Thomas Annandale

from Wikipedia, the free encyclopedia
Thomas Annandale

Thomas Annandale (born December 2, 1838 in Newcastle upon Tyne , † December 20, 1907 ) was a British surgeon.

Annandale was the son of a surgeon in Newcastle upon Tyne and studied with his father before studying medicine at the University of Edinburgh . After graduating (MD with the highest honors and gold medal for his work on injuries of the hip joint) in 1860 he became house surgeon at the Royal Infirmary and then private assistant from 1861 to 1870 to the Regius Professor of Surgery in Edinburgh James Syme, like Joseph before Lister . He was an anatomy demonstrator in Edinburgh and has been a lecturer in surgery since 1863. In 1864 he received the Jacksonian Prize from the Royal College of Surgeons of England for his dissertation on the surgical treatment of injuries and deformities of the fingers and toes. In 1865 he became an assistant surgeon and in 1871 a surgeon (Acting Surgeon) at the Royal Infirmary. In 1877 he succeeded Lister (who went to King's College in London) as Regius Professor of Clinical Surgery in Edinburgh.

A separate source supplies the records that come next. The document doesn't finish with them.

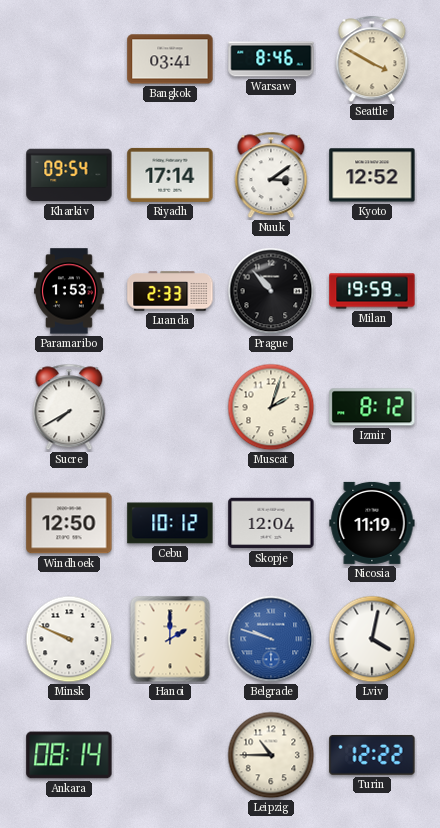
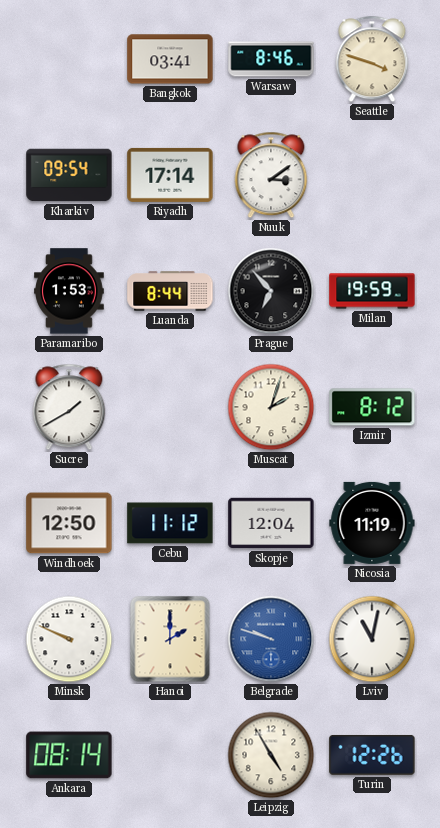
Seattle: 3:50 -> 3:48
Kyoto: 12:52 -> none
Luanda: 2:33 -> 8:44
Prague: 10:53 -> 6:53
Sucre: 7:40 -> 1:40
Cebu: 10:12 -> 11:12
Lviv: 4:02 -> 11:02
Leipzig: 10:45 -> 4:55
Turin: 12:22 -> 12:26
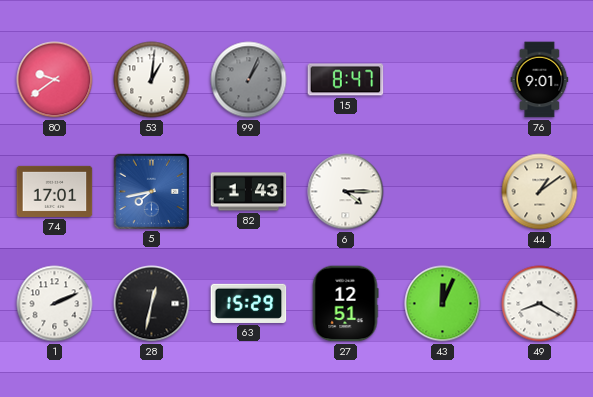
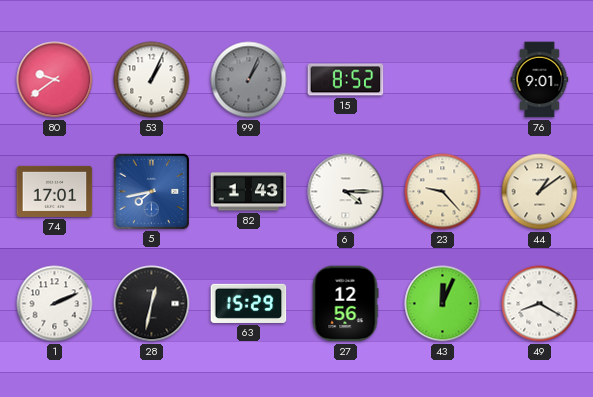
53: 1:01 -> 1:04
15: 8:47 -> 8:52
23: none -> 9:23
27: 12:51 -> 12:56
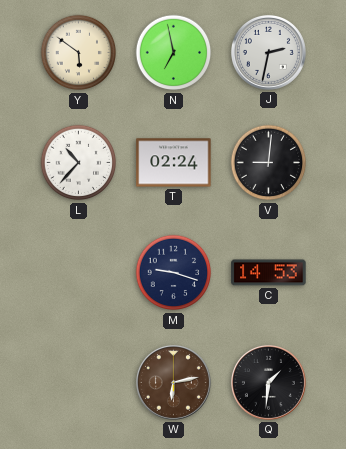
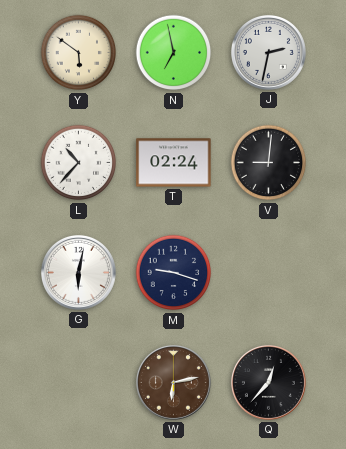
G: none -> 6:02
C: 14:53 -> none
Q: 1:31 -> 12:37
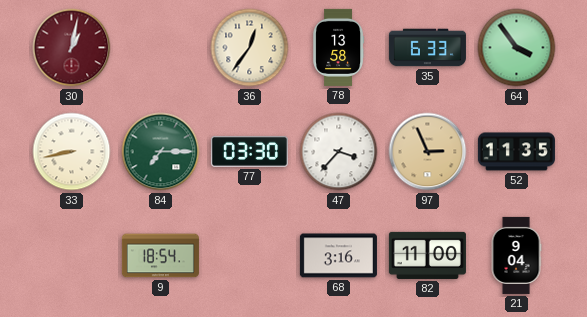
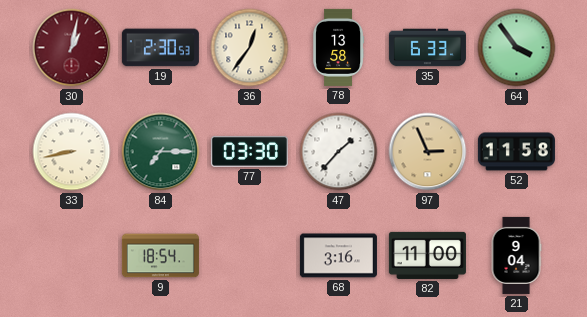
19: none -> 2:30
47: 3:37 -> 1:37
52: 11:35 -> 11:58
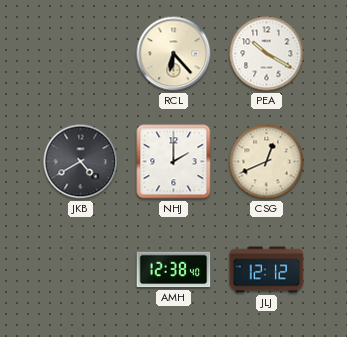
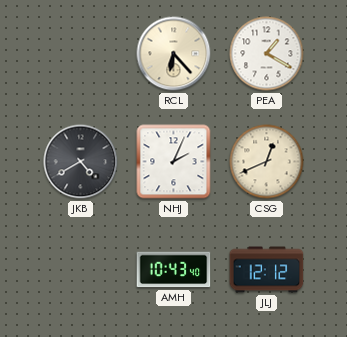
PEA: 10:20 -> 1:20
NHJ: 2:00 -> 2:04
AMH: 12:38 -> 10:43
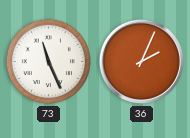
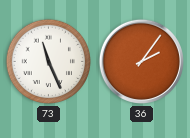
36: 2:04 -> 2:06
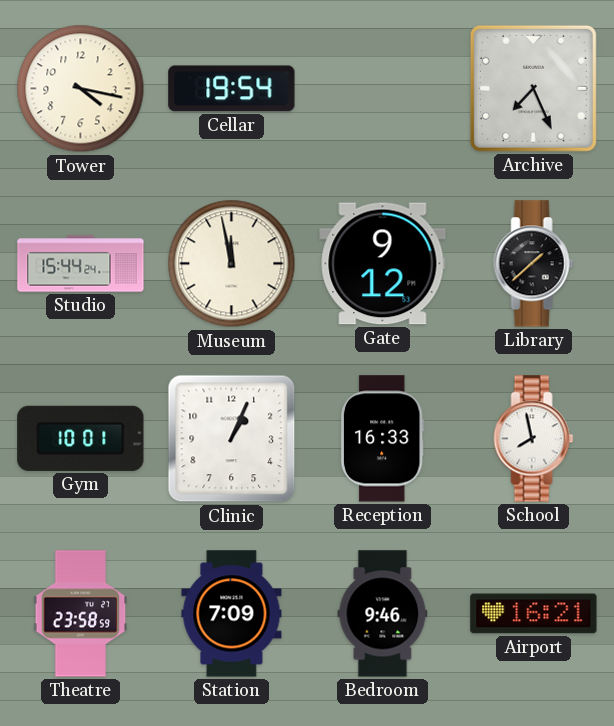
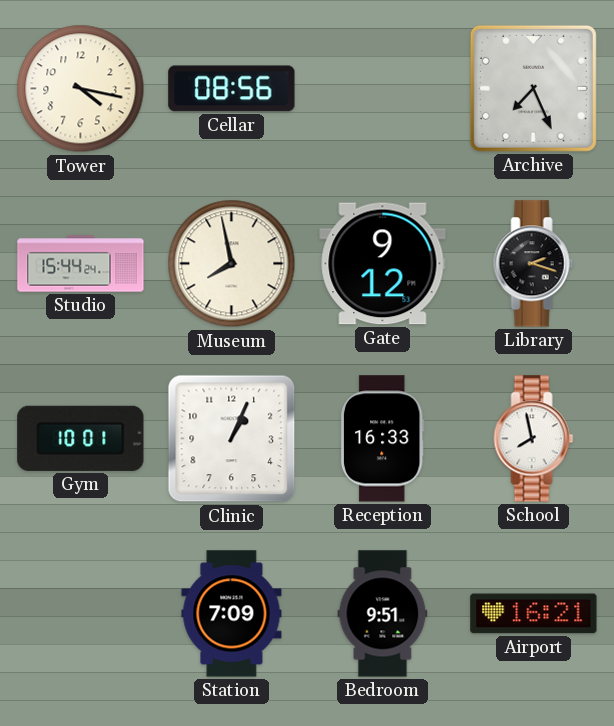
Cellar: 19:54 -> 08:56
Museum: 11:58 -> 7:58
Library: 1:38 -> 2:18
Theatre: 23:58 -> none
Bedroom: 9:46 -> 9:51
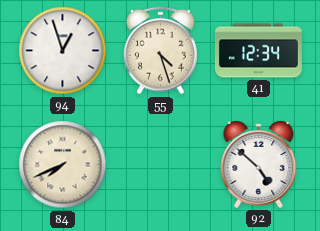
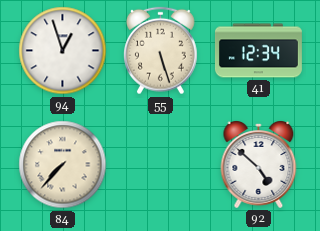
55: 4:27 -> 5:27
84: 7:41 -> 7:37
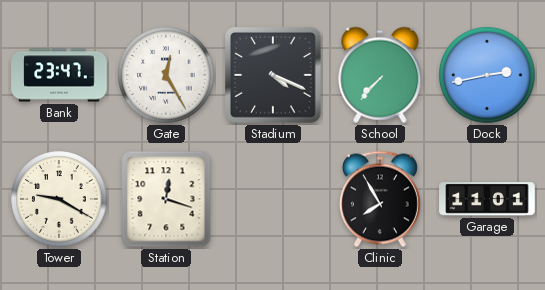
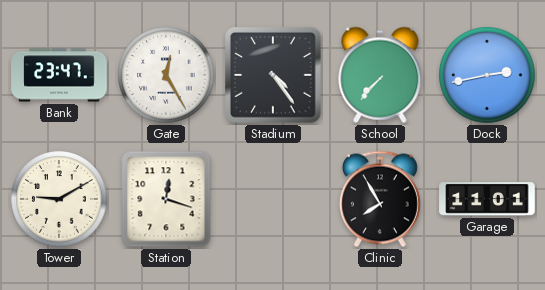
Stadium: 4:19 -> 4:24
Tower: 9:20 -> 9:10
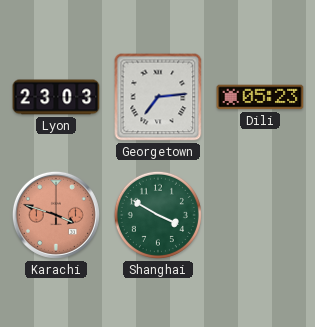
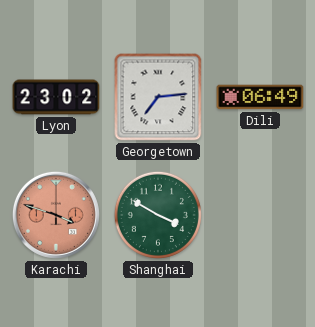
Lyon: 23:03 -> 23:02
Dili: 05:23 -> 06:49
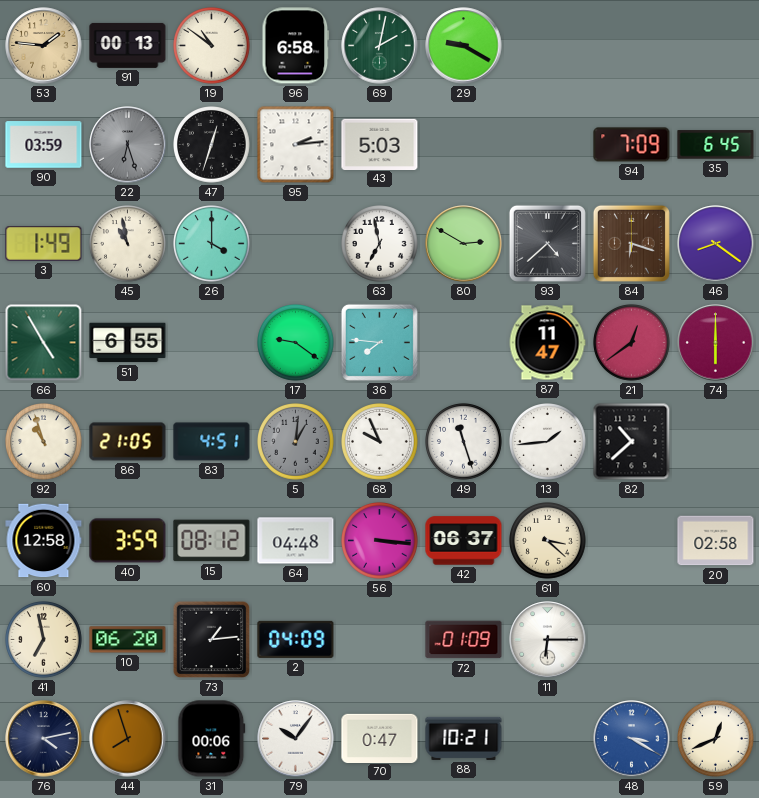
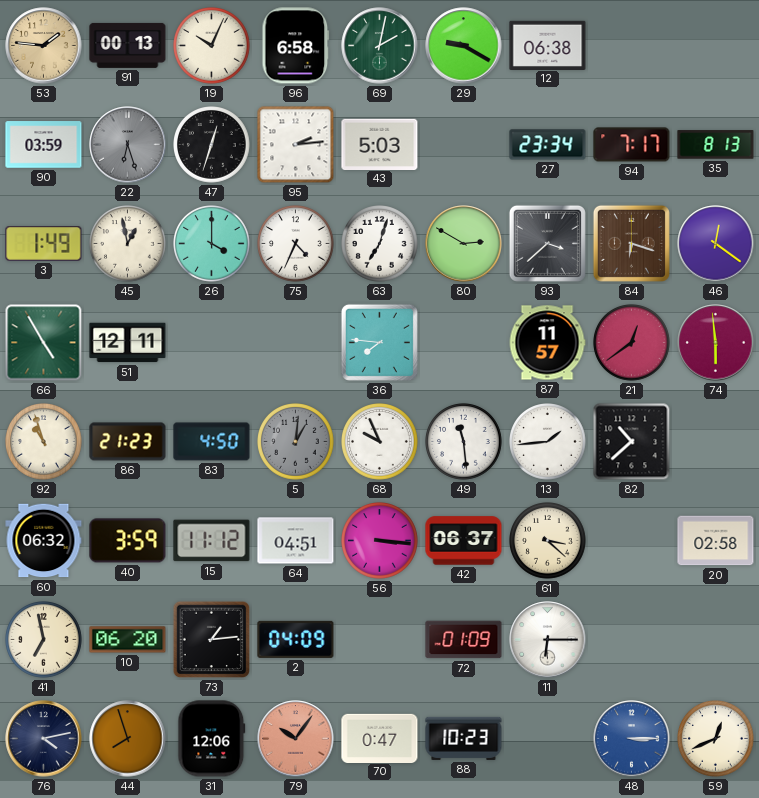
19: 10:51 -> 10:04
12: none -> 06:38
27: none -> 23:34
94: 7:09 -> 7:17
35: 6:45 -> 8:13
45: 10:58 -> 12:58
75: none -> 4:34
63: 6:58 -> 7:03
93: 4:38 -> 3:38
46: 8:21 -> 12:21
51: 6:55 -> 12:11
17: 9:21 -> none
87: 11:47 -> 11:57
74: 6:00 -> 5:59
86: 21:05 -> 21:23
83: 4:51 -> 4:50
49: 11:27 -> 11:29
60: 12:58 -> 06:32
15: 08:12 -> 11:12
64: 04:48 -> 04:51
31: 00:06 -> 12:06
79 dial: white -> salmon
88: 10:21 -> 10:23
48: 3:20 -> 3:15
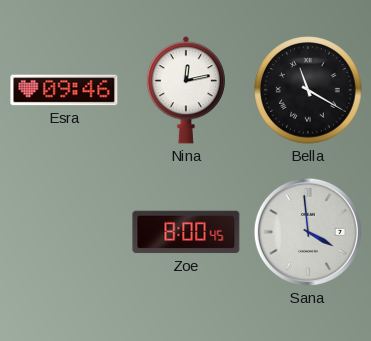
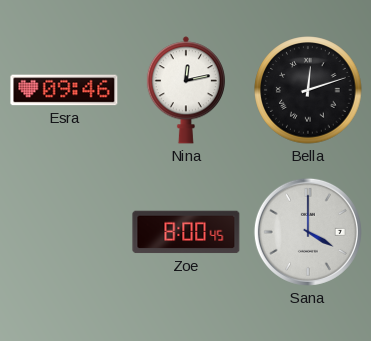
Bella: 11:20 -> 12:12
Sana: 3:59 -> 4:00
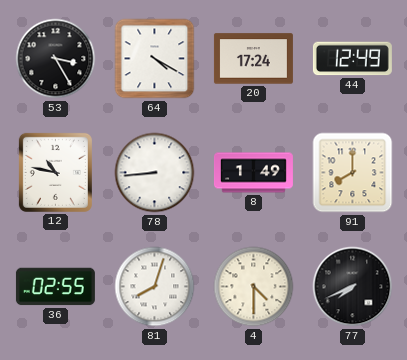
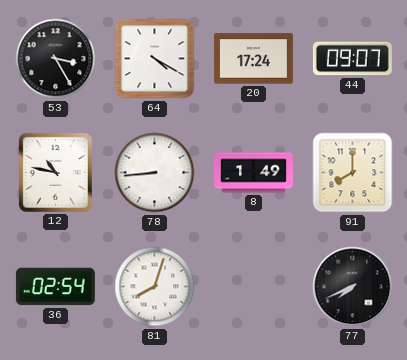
44: 12:49 -> 09:07
36: 02:55 -> 02:54
4: 4:30 -> none
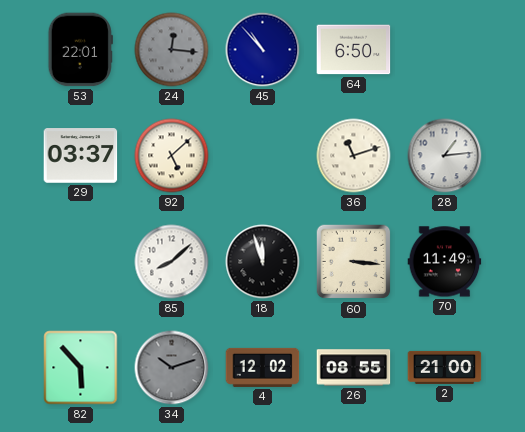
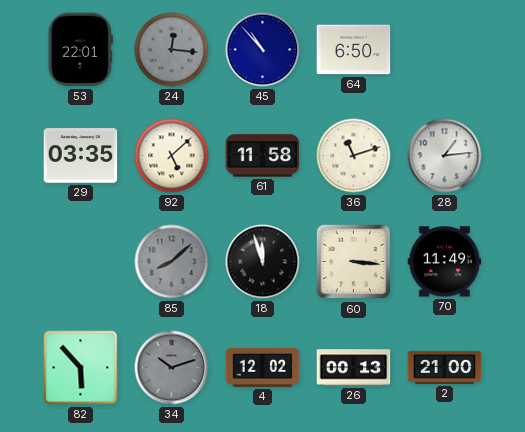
29: 03:37 -> 03:35
61: none -> 11:58
85 dial: white -> grey
26: 08:55 -> 00:13
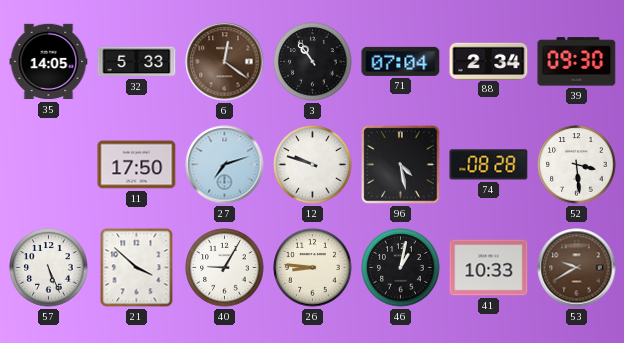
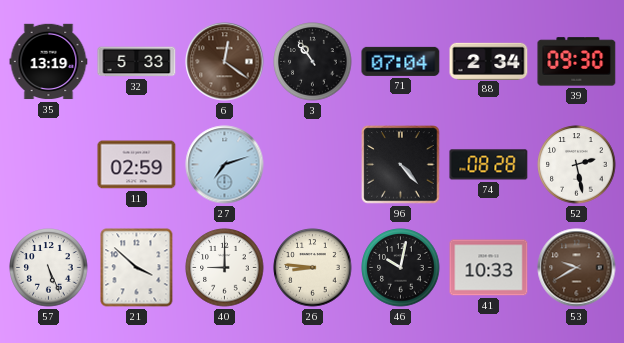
35: 14:05 -> 13:19
11: 17:50 -> 02:59
12: 9:48 -> none
96: 4:28 -> 4:23
52: 3:29 -> 2:28
40: 9:05 -> 9:00
46: 1:02 -> 10:02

Annandale is credited with the first preperitoneal surgical treatment of an inguinal hernia (1876, inguinal incision). He was a pioneer in knee surgery and described the first meniscus custom . In 1895 he carried out the first successful removal of a neuroma from the auditory nerves.

An award for surgery students (best undergraduate ) at the University of Edinburgh is named after him.

He was a Fellow of the Royal Society of Edinburgh , the Royal College of Surgeons of England (1888) and the Royal College of Surgeons of Edinburgh (1863). He was a surgeon for the Royal Company of Archers . In 1902 he received an Honorary Doctor of Laws (DCL) from the University of Durham .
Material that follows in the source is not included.